The three purposes of a window in a temperate area are for ventilation, sunlight, and viewing. The average cost per window for a replacement is between $300 and $700. To replace all windows in a one-story, three-bedroom home with 10 windows can range from $3,000 to $10,000 depending on the cost per window. To replace more windows in a two-story home with more windows can cost between $10,000 and $20,000. Find out how windows are rated to find out what suits you best.
Windows are rated by their U-factor and Solar heat gain coefficient (SHGC). A window’s U-factor is the rate at which it conducts non-solar heat flow, or how well a window prevents heat from escaping. This is measured in Btu/hr-ft2-ºF. The lower the U-factor, the greater the insulation and more energy-efficient the window. The SHGC is the fraction of solar radiation admitted through the window by being directly transmitted or absorbed, then released into the home as heat. The lower the SHGC, the more efficient because of its less solar heat transmitted and greater shading ability. A window with a high SHGC rating is collects solar heat gain during the winter effectively, and a low rating reduces cooling loads during the summer by blocking heat from the sun effectively. The SHGC rating desired depends on the factors such as climate, orientation, and surrounding shading.
Visible Transmittance is also a measurable way to determine a good and bad window. This measures the amount of light that comes through a window. The higher the VT, the more light is transmitted. This would be more desirable on the north side of a home for more passive solar heating, but not on the east or west sides. Air Leakage is another rating that measures the air infiltration around a window, expressed in cfm/sq ft. The lower the air leakage, the better.

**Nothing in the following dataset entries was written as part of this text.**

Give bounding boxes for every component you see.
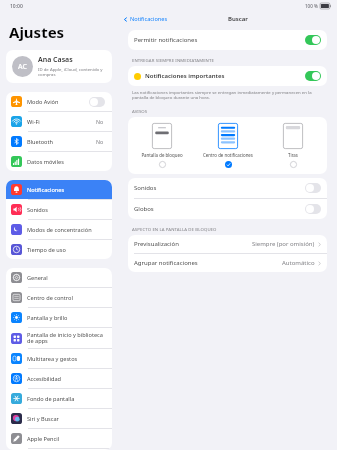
button[interactable]: Centro de notificaciones [197, 123, 259, 168]
button[interactable]: Agrupar notificaciones [128, 254, 327, 272]
staticText: Sonidos [134, 184, 305, 192]
staticText: AC [18, 62, 27, 72]
staticText: Siempre (por omisión) [252, 240, 315, 248]
button[interactable]: Bluetooth [6, 132, 112, 151]
button[interactable]: Previsualización [128, 235, 327, 253]
staticText: Automático [282, 259, 315, 267]
button[interactable]: Pantalla de inicio y biblioteca de apps [6, 328, 112, 348]
button[interactable]: Sonidos [128, 178, 327, 198]
staticText: ASPECTO EN LA PANTALLA DE BLOQUEO [132, 226, 217, 232]
staticText: Tiempo de uso [27, 246, 107, 254]
staticText: Pantalla de inicio y biblioteca de apps [27, 331, 107, 345]
staticText: Permitir notificaciones [134, 36, 305, 44]
staticText: Ana Casas [38, 55, 73, 65]
staticText: Globos [134, 205, 305, 213]
staticText: AVISOS [132, 108, 148, 114]
button[interactable]: Notificaciones [123, 15, 168, 23]
button[interactable]: General [6, 268, 112, 287]
button[interactable]: Desactivado [305, 204, 321, 214]
button[interactable]: Datos móviles [6, 152, 112, 171]
staticText: Previsualización [134, 240, 252, 248]
staticText: Buscar [228, 15, 248, 23]
staticText: Agrupar notificaciones [134, 259, 282, 267]
staticText: No [96, 118, 104, 125]
staticText: Modos de concentración [27, 226, 107, 234]
button[interactable]: Activado [305, 35, 321, 45]
staticText: Centro de control [27, 294, 107, 302]
button[interactable]: Modos de concentración [6, 220, 112, 239]
staticText: Notificaciones [130, 15, 168, 23]
staticText: Sonidos [27, 206, 107, 214]
staticText: Notificaciones importantes [145, 72, 305, 80]
button[interactable]: Apple Pencil [6, 429, 112, 448]
button[interactable]: Desactivado [89, 97, 105, 107]
staticText: Notificaciones [27, 186, 107, 194]
staticText: No [96, 138, 104, 145]
staticText: Tiras [288, 152, 298, 158]
button[interactable]: Pantalla de bloqueo [131, 123, 193, 168]
staticText: Fondo de pantalla [27, 395, 107, 403]
button[interactable]: Sonidos [6, 200, 112, 219]
button[interactable]: Modo Avión [6, 92, 112, 111]
staticText: Pantalla y brillo [27, 314, 107, 322]
staticText: Ajustes [9, 22, 65, 42]
staticText: Modo Avión [27, 98, 89, 106]
button[interactable]: AC [6, 50, 112, 83]
button[interactable]: Accesibilidad [6, 369, 112, 388]
staticText: Multitarea y gestos [27, 355, 107, 363]
button[interactable]: Tiempo de uso [6, 240, 112, 259]
button[interactable]: Centro de control [6, 288, 112, 307]
button[interactable]: Multitarea y gestos [6, 349, 112, 368]
button[interactable]: Tiras [262, 123, 324, 168]
staticText: Bluetooth [27, 138, 96, 146]
button[interactable]: Notificaciones [6, 180, 112, 199]
button[interactable]: Notificaciones importantes [128, 66, 327, 86]
staticText: Pantalla de bloqueo [141, 152, 183, 158]
staticText: General [27, 274, 107, 282]
button[interactable]: Pantalla y brillo [6, 308, 112, 327]
staticText: Wi-Fi [27, 118, 96, 126]
button[interactable]: Wi-Fi [6, 112, 112, 131]
staticText: Accesibilidad [27, 375, 107, 383]
staticText: Datos móviles [27, 158, 107, 166]
staticText: ENTREGAR SIEMPRE INMEDIATAMENTE [132, 57, 214, 63]
button[interactable]: Face ID y código [6, 449, 112, 450]
staticText: Siri y Buscar [27, 415, 107, 423]
button[interactable]: Permitir notificaciones [128, 30, 327, 50]
button[interactable]: Activado [305, 71, 321, 81]
button[interactable]: Globos [128, 199, 327, 219]
button[interactable]: Fondo de pantalla [6, 389, 112, 408]
staticText: ID de Apple, iCloud, contenido y compras [38, 66, 106, 78]
button[interactable]: Desactivado [305, 183, 321, 193]
staticText: Las notificaciones importantes siempre s… [132, 89, 321, 101]
staticText: Apple Pencil [27, 435, 107, 443]
staticText: 100 % [305, 3, 318, 9]
staticText: Centro de notificaciones [203, 152, 253, 158]
staticText: 10:00 [10, 3, 23, 10]
button[interactable]: Siri y Buscar [6, 409, 112, 428]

Windows are rated by the National Fenestration Rating Council (NFRC), who also certifies and labels doors and skylights. This label provides a reliable way to determine window’s energy properties to compare products easily for your interests. Some windows are more energy efficient than other, such as double-pane, low-e and argon filled windows. Look for the Energy Star designation as a starting point, as well as the NFRC label to compare between windows. You may also qualify for a tax credit, so check first before making a purchase. Finally, use a window selection tool such as this one to determine which window is best for your geographic area and needs.